Our bread need not ever be sour or hard to digest. What Nature is to the mind she is also to the body. As she feeds my imagination, she will feed my body; for what she says she means, and is ready to do. She is not simply beautiful to the poet's eye. Not only the rainbow and sunset are beautiful, but to be fed and clothed, sheltered and warmed aright, are equally beautiful and inspiring. There is not necessarily any gross and ugly fact which may not be eradicated from the life of man. We should endeavor practically in our lives to correct all the defects which our imagination detects. The heavens are as deep as our aspirations are high. So high as a tree aspires to grow, so high it will find an atmosphere suited to it. Every man should stand for a force which is perfectly irresistible. How can any man be weak who dares to be at all? Even the tenderest plants force their way up through the hardest earth and the crevices of rocks; but a man no material power can resist. What a wedge, what a beetle, what a catapult, is an earnest man! What can resist him?

It is a momentous fact that a man may be good, or he may be bad; his life may be true, or it may be false; it may be either a shame or a glory to him. The good man builds himself up; the bad man destroys himself.

But whatever we do we must do confidently (if we are timid, let us, then, act timidly), not expecting more light, but having light enough. If we confidently expect more, then let us wait for it. But what is this which we have? Have we not already waited? Is this the beginning of time? Is there a man who does not see clearly beyond, though only a hair's breadth beyond where he at any time stands?

If one hesitates in his path, let him not proceed. Let him respect his doubts, for doubts, too, may have some divinity in them. That we have but little faith is not sad, but that we have but little faithfulness. By faithfulness faith is earned. When, in the progress of a life, a man swerves, though only by an angle infinitely small, from his proper and allotted path (and this is never done quite unconsciously even at first; in fact, that was his broad and scarlet sin,—ah, he knew of it more than he can tell), then the drama of his life turns to tragedy, and makes haste to its fifth act. When once we thus fall behind ourselves, there is no accounting for the obstacles which rise up in our path, and no one is so wise as to advise, and no one so powerful as to aid us while we abide on that ground. Such are cursed with duties, and the neglect of their duties. For such the decalogue was made, and other far more voluminous and terrible codes.

These departures,—who have not made them?—for they are as faint as the parallax of a fixed star, and at the commencement we say they are nothing,—that is, they originate in a kind of sleep and forgetfulness of the soul when it is naught. A man cannot be too circumspect in order to keep in the straight road, and be sure that he sees all that he may at any time see, that so he may distinguish his true path.

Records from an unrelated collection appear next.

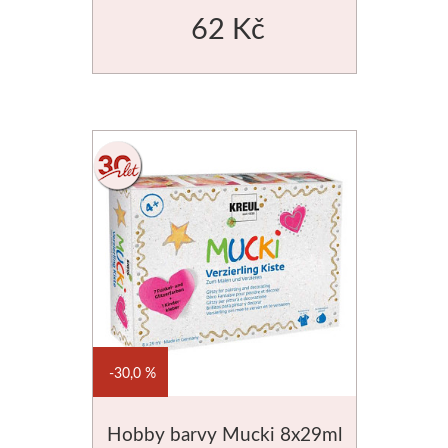
62 Kč
Stubai
Řezbářská dláta
Rydla
Umton
Olej
Akvarel
Tempery
30,0 %
Uni Posca
Hobby barvy Mucki 8x29ml
Jednotlivě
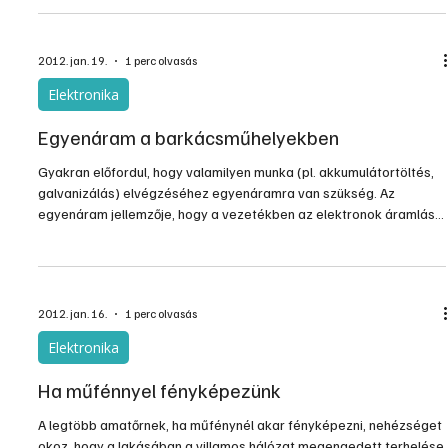
műszaki rajz alapján.
2012. jan. 19.
1 perc olvasás
Elektronika
Egyenáram a barkácsműhelyekben
Gyakran előfordul, hogy valamilyen munka (pl. akkumulátortöltés,
galvanizálás) elvégzéséhez egyenáramra van szükség. Az
egyenáram jellemzője, hogy a vezetékben az elektronok áramlási
iránya állandó. A lapos zseblámpaelem feszültsége 4,5 Volt. Ha a
feszültséget növelni akarjuk, több elemet kell úgy sorba kötnünk,
hogy az első elem pozitív sarkát a második elem negtív sarkához
kötjük. Hálózati váltóáramból is előállíthatunk egyenáramot. A
2012. jan. 16.
1 perc olvasás
szelén bizonyos anyagokkal érintkezve c
Elektronika
Ha műfénnyel fényképezünk
A legtöbb amatőrnek, ha műfénynél akar fényképezni, nehézséget
okoz, hogy a lakásában a villamos hálózat megengedett terhelése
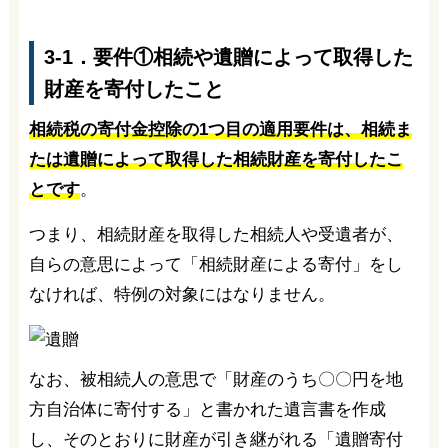
3-1．要件①相続や遺贈によって取得した
財産を寄付したこと
相続税の寄付金控除の1つ目の適用要件は、相続ま
たは遺贈によって取得した相続財産を寄付したこ
とです
。
つまり、相続財産を取得した相続人や受遺者が、
自らの意思によって「相続財産による寄付」をし
なければ、特例の対象にはなりません。
なお、被相続人の意思で「財産のうち〇〇円を地
方自治体に寄付する」と書かれた遺言書を作成
し、そのとおりに財産が引き継がれる「遺贈寄付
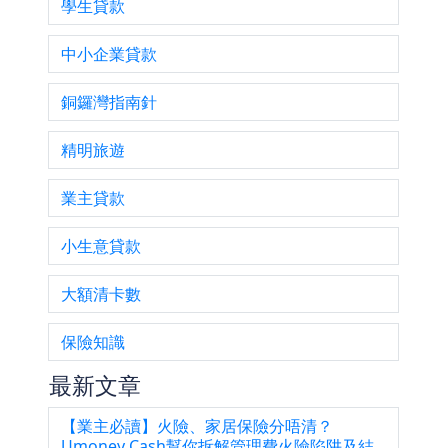
學生貸款
中小企業貸款
銅鑼灣指南針
精明旅遊
業主貸款
小生意貸款
大額清卡數
保險知識
最新文章
【業主必讀】火險、家居保險分唔清？
Umoney Cash幫你拆解管理費火險陷阱及結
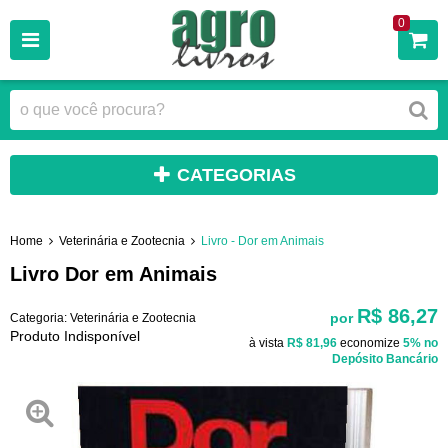
0
CATEGORIAS
Home
Veterinária e Zootecnia
Livro - Dor em Animais
Livro Dor em Animais
R$ 86,27
por
Categoria:
Veterinária e Zootecnia
Produto Indisponível
à vista
R$ 81,96
economize
5%
no
Depósito Bancário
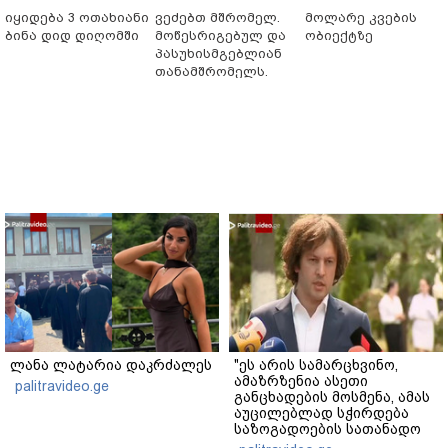
იყიდება 3 ოთახიანი
ვეძებთ მშრომელ.
მოლარე კვების
ბინა დიდ დიღომში
მოწესრიგებულ და
ობიექტზე
პასუხისმგებლიან
თანამშრომელს.
ლანა ლატარია დაკრძალეს
"ეს არის სამარცხვინო,
ამაზრზენია ასეთი
palitravideo.ge
განცხადების მოსმენა, ამას
აუცილებლად სჭირდება
საზოგადოების სათანადო
რეაქცია" - ირაკლი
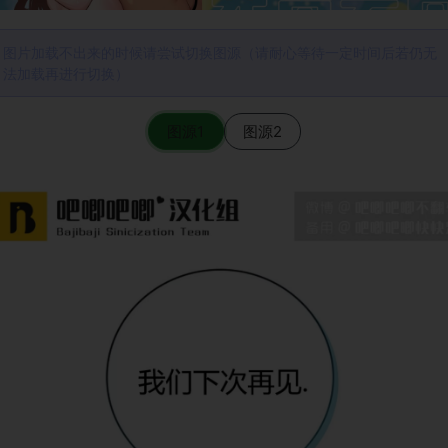
图片加载不出来的时候请尝试切换图源（请耐心等待一定时间后若仍无
法加载再进行切换）
图源1
图源2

You ask if there is no doctrine of sorrow in my philosophy. Of acute sorrow I suppose that I know comparatively little. My saddest and most genuine sorrows are apt to be but transient regrets. The place of sorrow is supplied, perchance, by a certain hard and proportionately barren indifference. I am of kin to the sod, and partake largely of its dull patience,—in winter expecting the sun of spring. In my cheapest moments I am apt to think that it is n't my business to be "seeking the spirit," but as much its business to be seeking me. I know very well what Goethe meant when he said that he never had a chagrin but he made a poem out of it. I have altogether too much patience of this kind. I am too easily contented with a slight and almost animal happiness. My happiness is a good deal like that of the woodchucks.

Methinks I am never quite committed, never wholly the creature of my moods, but always to some extent their critic. My only integral experience is in my vision. I see, perchance, with more integrity than I feel.

But I need not tell you what manner of man I am,—my virtues or my vices. You can guess if it is worth the while; and I do not discriminate them well.

I do not write this at my hut in the woods. I am at present living with Mrs. Emerson, whose house is an old home of mine, for company during Mr. Emerson's absence.

You will perceive that I am as often talking to myself, perhaps, as speaking to you.